AVAILABLE DATA.
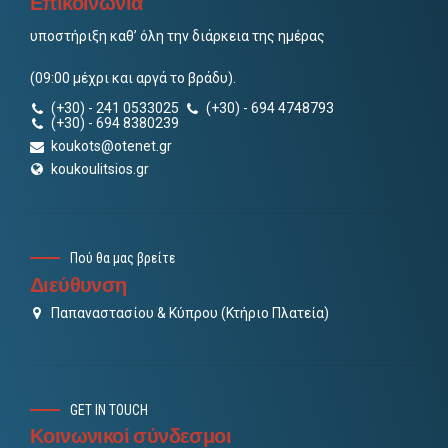
Επικοινωνία
υποστήριξη καθ’ όλη την διάρκεια της ημέρας
(09:00 μέχρι και αργά το βράδυ).
(+30) - 241 0533025
(+30) - 694 4748793
(+30) - 694 8380239
koukots@otenet.gr
koukoulitsios.gr
Πού θα μας βρείτε
Διεύθυνση
Παπαναστασίου & Κύπρου (Κτήριο Πλατεία)
GET IN TOUCH
Κοινωνικοί σύνδεσμοι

ACTIVITY. Once the pictures are removed, output the entries above exactly as given.

OUTPUT FOR THIS TASK.
Επικοινωνία
υποστήριξη καθ’ όλη την διάρκεια της ημέρας
(09:00 μέχρι και αργά το βράδυ).
(+30) - 241 0533025
(+30) - 694 4748793
(+30) - 694 8380239
koukots@otenet.gr
koukoulitsios.gr
Πού θα μας βρείτε
Διεύθυνση
Παπαναστασίου & Κύπρου (Κτήριο Πλατεία)
GET IN TOUCH
Κοινωνικοί σύνδεσμοι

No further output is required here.